Por un lado, hacer deporte incrementa los niveles de fuerza muscular y reduce las posibilidades de padecer trastornos en los huesos y los músculos. De hecho entre el 60% y el 90% de la población española sufre dolor lumbar en algún momento de su vida, según los resultados de un estudio sobre el impacto en la actividad física en la salud puesto en marcha por la Cátedra Sanitas Wellbeing Universidad Europea de Madrid.

Por otra parte, la práctica de ejercicio reduce los niveles de estrés y estimula la producción de endorfinas, que aumentan la sensación de bienestar y reducen el dolor. Por tanto, una vida saludable en la que se le dé importancia al deporte mejora las dolencias del cuerpo y del alma. De este modo, la calidad de vida mejora, y los trabajadores realizarán mejor sus funciones, serán más productivos y se ausentarán menos del trabajo por motivos de salud.
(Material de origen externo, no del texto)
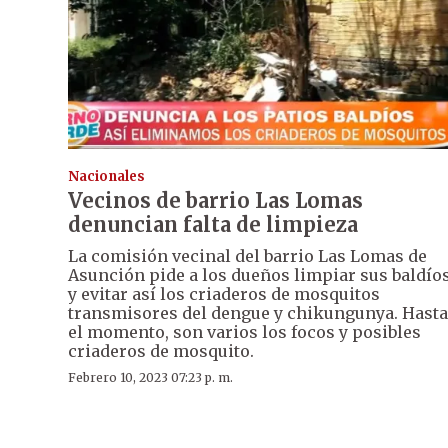
Nacionales
Vecinos de barrio Las Lomas
denuncian falta de limpieza
La comisión vecinal del barrio Las Lomas de
Asunción pide a los dueños limpiar sus baldío
y evitar así los criaderos de mosquitos
transmisores del dengue y chikungunya. Hasta
el momento, son varios los focos y posibles
criaderos de mosquito.
Febrero 10, 2023 07:23 p. m.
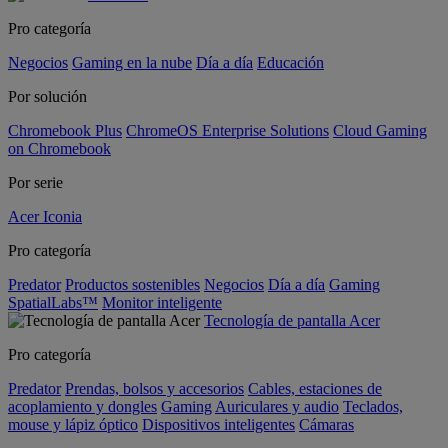
Pro categoría
Negocios
Gaming en la nube
Día a día
Educación
Por solución
Chromebook Plus
ChromeOS Enterprise Solutions
Cloud Gaming
on Chromebook
Por serie
Acer Iconia
Pro categoría
Predator
Productos sostenibles
Negocios
Día a día
Gaming
SpatialLabs™
Monitor inteligente
Tecnología de pantalla Acer
Pro categoría
Predator
Prendas, bolsos y accesorios
Cables, estaciones de
acoplamiento y dongles
Gaming
Auriculares y audio
Teclados,
mouse y lápiz óptico
Dispositivos inteligentes
Cámaras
Según la investigación de la Cátedra Sanitas la incorporación de estilos de vida saludable en el entorno laboral posee múltiples beneficios: los empleados que han entrenado de dos a tres veces por semana han incrementado sus valores medios de consumo de oxígeno hasta un 86%; el colesterol disminuye en un 15%; y los triglicéridos, en un 40%. Conclusión: mejora la salud, y descienden las posibles bajas laborales.

En 2010 la duración media de los procesos de baja fue de 33,15 día al año según el último informe elaborado por el Sistema de Protección Social, mientras que en 2007 la duración era de 27,76 días. Estos datos muestran que las faltas al trabajo de corta duración han disminuido. En la actual coyuntura económica, el miedo a perder el trabajo ha provocado un descenso del absentismo y un aumento del presentismo. Una actitud que hace que el trabajador pase más tiempo en la oficina, pero que no implica una mayor productividad. Este temor ha hecho que la Seguridad Social haya contabilizado un 40% menos de bajas laborales en 2010.

Sin embargo, el miedo a perder el empleo ha elevado el nivel de estrés y la ansiedad, hasta llegar incluso a provocar adicción al trabajo. De hecho, según los datos de Randstad, se ha detectado un aumento de casos de incapacidad temporal en el trabajo debido a este tipo de patologías. En concreto, el 60% de las bajas en el trabajo del conjunto de los países de la Unión Europea se deben al estrés y a la depresión.

Consejos para conciliar salud y trabajo

1.Marcarse tareas realistas y no sobrecargarse de trabajo.

2.Pedir ayuda a compañeros y jefes.

3.Hablar con el superior para que conozca el volumen de trabajo y, si se puede, identificar los posibles problemas.

4.Mantener una alimentación saludable.

5.Practicar ejercicio para prevenir y curar los problemas de salud.